WORK TO COMPLETE:
A word-for-word copy of every entry below is required; the images do not belong in it.
BEGIN
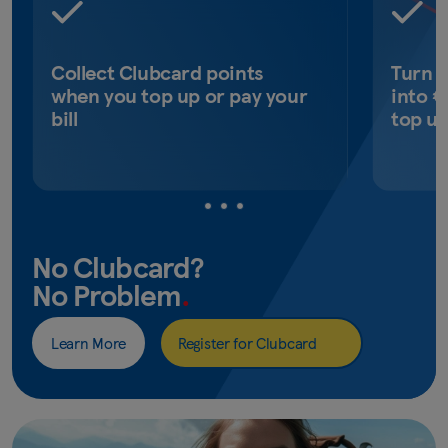
Collect Clubcard points
Turn 
when you top up or pay your
into €
bill
top u
No Clubcard?
No Problem
.
Learn More
Register for Clubcard
(opens
in
new
window)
END
ANSWER TO THE PROBLEM:
Collect Clubcard points
Turn 
when you top up or pay your
into €
bill
top u
No Clubcard?
No Problem
.
Learn More
Register for Clubcard
(opens
in
new
window)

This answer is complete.